O Acordo de Livre Comércio entre o Mercosul e a União Europeia, promulgado em março garante benefícios comerciais adicionais para itens sustentáveis.

A Secretaria de Comércio Exterior (Secex) quer reunir sugestões de produtos que contribuam para a conservação, recuperação, utilização e gestão sustentável de florestas e outros ecossistemas vulneráveis.

Quem pode participar

A consulta é aberta a diferentes segmentos interessados na ampliação do comércio sustentável com o mercado europeu, incluindo:

  • Setor produtivo;
  • Universidades e instituições de pesquisa;
  • Organizações da sociedade civil;
  • Representantes de cadeias produtivas;
  • Demais interessados.

As contribuições podem ajudar a identificar produtos da sociobiodiversidade brasileira e cadeias que associem produção econômica à conservação ambiental.

Possíveis benefícios

Os produtos selecionados para integrar a lista prevista no acordo poderão ter acesso preferencial ou adicional ao mercado da União Europeia, além de outros incentivos destinados à promoção comercial.
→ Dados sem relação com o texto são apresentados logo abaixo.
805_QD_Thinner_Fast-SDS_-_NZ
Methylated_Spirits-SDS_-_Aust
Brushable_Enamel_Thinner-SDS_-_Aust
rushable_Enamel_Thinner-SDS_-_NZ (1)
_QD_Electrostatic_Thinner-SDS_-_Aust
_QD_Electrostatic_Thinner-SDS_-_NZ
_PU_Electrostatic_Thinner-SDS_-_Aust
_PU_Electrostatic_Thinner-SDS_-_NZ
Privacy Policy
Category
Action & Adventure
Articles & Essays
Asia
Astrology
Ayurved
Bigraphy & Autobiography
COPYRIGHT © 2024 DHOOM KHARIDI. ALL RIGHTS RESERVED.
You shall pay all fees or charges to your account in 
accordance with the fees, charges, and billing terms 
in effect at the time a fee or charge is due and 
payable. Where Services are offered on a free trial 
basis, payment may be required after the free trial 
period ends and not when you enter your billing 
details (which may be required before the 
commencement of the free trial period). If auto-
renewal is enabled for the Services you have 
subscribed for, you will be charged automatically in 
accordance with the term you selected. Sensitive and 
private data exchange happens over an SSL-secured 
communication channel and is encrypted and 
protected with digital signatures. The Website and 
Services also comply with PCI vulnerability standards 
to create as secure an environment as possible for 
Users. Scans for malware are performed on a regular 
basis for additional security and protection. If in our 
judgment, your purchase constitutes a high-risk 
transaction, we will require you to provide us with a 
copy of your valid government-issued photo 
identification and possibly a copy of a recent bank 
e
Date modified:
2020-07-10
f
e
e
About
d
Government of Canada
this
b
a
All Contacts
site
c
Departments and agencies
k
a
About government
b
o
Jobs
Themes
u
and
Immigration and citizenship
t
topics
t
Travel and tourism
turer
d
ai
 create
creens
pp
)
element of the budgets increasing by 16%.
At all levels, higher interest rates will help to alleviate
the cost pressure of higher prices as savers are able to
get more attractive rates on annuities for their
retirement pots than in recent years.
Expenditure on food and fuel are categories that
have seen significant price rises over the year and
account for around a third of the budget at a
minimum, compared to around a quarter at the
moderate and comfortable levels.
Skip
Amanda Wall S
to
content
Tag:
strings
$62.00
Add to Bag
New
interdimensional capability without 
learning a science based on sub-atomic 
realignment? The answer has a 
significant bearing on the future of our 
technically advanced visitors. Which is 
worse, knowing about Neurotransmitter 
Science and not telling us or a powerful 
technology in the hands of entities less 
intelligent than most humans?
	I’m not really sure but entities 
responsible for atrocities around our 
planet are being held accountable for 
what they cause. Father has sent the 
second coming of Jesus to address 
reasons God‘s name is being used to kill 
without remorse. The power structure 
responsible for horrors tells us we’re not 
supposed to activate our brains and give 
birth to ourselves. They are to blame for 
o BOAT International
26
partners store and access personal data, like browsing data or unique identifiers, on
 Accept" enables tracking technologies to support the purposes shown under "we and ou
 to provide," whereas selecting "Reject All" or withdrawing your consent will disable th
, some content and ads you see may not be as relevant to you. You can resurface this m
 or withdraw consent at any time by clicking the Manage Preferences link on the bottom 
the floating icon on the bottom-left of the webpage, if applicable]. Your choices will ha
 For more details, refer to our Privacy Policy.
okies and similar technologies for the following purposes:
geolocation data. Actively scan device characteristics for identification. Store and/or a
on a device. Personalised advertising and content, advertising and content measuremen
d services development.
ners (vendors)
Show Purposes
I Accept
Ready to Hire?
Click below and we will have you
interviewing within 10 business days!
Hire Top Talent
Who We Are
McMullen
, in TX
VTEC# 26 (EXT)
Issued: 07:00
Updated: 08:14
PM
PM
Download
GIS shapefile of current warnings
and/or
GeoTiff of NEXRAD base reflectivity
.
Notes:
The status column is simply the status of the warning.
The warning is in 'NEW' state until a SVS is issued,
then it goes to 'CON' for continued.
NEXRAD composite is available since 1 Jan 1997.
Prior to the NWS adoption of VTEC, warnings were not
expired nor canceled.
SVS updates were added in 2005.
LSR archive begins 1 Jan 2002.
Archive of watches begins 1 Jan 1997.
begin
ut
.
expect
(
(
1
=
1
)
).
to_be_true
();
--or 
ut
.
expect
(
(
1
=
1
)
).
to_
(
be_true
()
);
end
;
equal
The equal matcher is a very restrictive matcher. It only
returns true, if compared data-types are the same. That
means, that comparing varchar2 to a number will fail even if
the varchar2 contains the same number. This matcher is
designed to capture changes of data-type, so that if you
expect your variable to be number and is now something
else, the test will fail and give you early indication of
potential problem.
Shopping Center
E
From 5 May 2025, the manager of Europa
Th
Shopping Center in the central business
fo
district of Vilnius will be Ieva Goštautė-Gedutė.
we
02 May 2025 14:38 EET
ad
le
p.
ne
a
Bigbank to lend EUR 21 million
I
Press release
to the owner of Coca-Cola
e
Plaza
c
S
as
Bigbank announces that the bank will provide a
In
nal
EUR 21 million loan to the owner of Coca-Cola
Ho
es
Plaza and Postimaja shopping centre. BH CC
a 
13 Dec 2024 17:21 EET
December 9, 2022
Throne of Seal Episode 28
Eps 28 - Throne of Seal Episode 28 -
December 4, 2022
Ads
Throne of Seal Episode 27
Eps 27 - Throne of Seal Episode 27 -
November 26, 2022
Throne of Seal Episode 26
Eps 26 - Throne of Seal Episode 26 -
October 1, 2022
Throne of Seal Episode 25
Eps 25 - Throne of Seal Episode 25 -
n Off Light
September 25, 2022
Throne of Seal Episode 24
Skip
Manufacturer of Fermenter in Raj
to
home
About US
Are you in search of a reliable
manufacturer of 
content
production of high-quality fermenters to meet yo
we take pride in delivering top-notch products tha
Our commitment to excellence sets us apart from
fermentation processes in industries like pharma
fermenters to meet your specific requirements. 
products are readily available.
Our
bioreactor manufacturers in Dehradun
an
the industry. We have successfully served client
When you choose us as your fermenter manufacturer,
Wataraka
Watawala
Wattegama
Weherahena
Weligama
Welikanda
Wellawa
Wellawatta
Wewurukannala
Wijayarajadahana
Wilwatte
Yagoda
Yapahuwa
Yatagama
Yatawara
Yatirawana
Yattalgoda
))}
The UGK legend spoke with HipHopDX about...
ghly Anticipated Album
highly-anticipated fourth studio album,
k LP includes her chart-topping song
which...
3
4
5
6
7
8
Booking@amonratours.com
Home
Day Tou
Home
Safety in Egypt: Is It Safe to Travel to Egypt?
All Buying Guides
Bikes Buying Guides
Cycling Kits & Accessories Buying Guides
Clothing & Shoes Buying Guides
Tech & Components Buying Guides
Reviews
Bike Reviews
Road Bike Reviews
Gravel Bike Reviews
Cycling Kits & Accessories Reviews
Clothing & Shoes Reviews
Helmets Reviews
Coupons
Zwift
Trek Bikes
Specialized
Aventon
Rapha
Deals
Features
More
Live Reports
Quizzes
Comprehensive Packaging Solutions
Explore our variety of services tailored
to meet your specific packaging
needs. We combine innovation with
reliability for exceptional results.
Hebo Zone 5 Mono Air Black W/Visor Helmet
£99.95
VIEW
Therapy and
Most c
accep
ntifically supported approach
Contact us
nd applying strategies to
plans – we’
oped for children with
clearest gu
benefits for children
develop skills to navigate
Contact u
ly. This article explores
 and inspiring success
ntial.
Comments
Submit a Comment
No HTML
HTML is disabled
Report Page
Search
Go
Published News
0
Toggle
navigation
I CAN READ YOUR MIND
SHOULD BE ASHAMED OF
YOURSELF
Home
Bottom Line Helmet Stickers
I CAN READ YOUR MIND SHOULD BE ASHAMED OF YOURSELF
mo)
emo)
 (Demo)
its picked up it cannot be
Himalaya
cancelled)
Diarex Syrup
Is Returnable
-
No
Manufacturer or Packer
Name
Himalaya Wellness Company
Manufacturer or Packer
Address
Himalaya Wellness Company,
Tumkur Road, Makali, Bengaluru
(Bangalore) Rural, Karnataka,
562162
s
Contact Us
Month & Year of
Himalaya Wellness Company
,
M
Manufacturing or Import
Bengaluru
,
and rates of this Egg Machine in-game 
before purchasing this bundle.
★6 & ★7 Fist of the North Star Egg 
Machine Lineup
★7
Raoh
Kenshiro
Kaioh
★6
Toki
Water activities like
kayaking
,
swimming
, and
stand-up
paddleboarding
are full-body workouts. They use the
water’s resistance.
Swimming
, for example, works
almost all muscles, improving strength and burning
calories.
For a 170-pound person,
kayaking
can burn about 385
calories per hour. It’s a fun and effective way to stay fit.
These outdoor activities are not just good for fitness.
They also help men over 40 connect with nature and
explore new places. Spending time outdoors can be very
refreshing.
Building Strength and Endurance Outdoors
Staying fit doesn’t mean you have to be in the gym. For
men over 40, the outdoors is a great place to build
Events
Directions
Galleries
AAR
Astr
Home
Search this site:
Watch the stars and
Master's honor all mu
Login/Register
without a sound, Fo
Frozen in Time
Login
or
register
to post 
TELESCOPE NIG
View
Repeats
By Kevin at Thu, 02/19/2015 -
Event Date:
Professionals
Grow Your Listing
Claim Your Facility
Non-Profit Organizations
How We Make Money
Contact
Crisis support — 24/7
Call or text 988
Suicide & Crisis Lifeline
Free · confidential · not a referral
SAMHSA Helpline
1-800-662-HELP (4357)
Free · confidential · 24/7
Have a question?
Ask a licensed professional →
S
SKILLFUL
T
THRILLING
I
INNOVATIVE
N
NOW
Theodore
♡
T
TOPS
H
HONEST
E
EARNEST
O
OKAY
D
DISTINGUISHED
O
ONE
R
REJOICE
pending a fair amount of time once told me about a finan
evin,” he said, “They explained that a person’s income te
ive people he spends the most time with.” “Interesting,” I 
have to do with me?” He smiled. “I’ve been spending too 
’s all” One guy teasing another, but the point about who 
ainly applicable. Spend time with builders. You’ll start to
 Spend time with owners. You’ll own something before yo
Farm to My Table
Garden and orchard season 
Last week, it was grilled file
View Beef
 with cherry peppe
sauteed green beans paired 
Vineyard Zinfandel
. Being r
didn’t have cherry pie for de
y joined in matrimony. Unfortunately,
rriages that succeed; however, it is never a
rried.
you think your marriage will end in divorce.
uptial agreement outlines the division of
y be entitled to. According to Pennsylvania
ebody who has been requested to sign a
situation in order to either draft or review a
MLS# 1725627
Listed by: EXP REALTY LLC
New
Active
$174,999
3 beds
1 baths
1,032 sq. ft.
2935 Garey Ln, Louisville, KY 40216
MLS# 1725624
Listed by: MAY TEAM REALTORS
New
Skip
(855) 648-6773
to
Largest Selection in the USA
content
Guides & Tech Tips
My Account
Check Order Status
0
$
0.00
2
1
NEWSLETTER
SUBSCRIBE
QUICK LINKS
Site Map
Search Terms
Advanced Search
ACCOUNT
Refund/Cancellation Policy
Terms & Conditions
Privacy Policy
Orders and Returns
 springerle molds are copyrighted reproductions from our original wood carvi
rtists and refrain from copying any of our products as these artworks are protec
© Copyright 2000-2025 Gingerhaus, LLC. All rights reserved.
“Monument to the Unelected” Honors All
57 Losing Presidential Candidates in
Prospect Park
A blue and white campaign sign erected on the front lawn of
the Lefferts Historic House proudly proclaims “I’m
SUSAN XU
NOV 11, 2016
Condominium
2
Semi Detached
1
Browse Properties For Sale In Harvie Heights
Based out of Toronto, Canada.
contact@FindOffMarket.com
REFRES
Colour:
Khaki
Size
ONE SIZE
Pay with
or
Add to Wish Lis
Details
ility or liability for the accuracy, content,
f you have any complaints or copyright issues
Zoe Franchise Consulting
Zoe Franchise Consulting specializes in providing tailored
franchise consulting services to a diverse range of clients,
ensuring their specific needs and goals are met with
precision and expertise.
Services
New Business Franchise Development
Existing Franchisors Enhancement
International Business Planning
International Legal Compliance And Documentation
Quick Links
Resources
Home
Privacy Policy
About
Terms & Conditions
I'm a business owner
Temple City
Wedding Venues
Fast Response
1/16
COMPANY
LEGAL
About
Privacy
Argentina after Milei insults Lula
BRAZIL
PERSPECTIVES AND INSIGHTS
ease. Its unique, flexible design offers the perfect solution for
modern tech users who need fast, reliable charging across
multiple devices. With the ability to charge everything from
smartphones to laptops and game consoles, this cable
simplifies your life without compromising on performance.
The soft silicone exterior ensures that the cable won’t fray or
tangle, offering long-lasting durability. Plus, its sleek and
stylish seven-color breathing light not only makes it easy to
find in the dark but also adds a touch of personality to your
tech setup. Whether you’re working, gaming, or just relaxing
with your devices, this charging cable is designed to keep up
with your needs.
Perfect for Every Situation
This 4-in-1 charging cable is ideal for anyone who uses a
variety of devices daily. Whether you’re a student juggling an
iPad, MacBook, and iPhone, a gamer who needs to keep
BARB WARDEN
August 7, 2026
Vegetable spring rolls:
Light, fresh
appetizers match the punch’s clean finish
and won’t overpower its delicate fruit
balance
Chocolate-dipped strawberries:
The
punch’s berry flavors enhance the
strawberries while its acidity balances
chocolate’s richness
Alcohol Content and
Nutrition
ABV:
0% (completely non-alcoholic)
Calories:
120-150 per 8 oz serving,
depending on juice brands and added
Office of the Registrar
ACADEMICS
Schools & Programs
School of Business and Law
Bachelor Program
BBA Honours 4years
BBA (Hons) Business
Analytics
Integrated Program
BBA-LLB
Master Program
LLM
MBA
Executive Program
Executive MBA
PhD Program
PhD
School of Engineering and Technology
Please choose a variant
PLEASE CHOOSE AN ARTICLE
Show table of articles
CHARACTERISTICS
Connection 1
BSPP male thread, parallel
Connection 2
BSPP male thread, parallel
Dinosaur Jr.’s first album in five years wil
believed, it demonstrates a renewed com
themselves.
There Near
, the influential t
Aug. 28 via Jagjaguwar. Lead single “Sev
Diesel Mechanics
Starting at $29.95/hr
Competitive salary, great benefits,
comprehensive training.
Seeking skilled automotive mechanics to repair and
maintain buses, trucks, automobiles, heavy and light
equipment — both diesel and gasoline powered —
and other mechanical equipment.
Na prática, a consulta busca identificar produtos brasileiros que tenham características de sustentabilidade e possam ampliar sua presença no mercado europeu.

A participação também permite que empresas, entidades e representantes de cadeias produtivas apresentem produtos com potencial para receber tratamento comercial diferenciado.

Como participar

As manifestações devem ser encaminhadas pela plataforma oficial Brasil Participativo até 2 de setembro de 2026.

Segundo o Mdic, as contribuições são importantes para a construção da lista de produtos prevista no Acordo Mercosul-UE e para a identificação de oportunidades comerciais relacionadas à sustentabilidade.

Com o prazo próximo do fim, empresas e entidades interessadas em apresentar produtos ou cadeias produtivas devem enviar suas contribuições dentro do período estabelecido.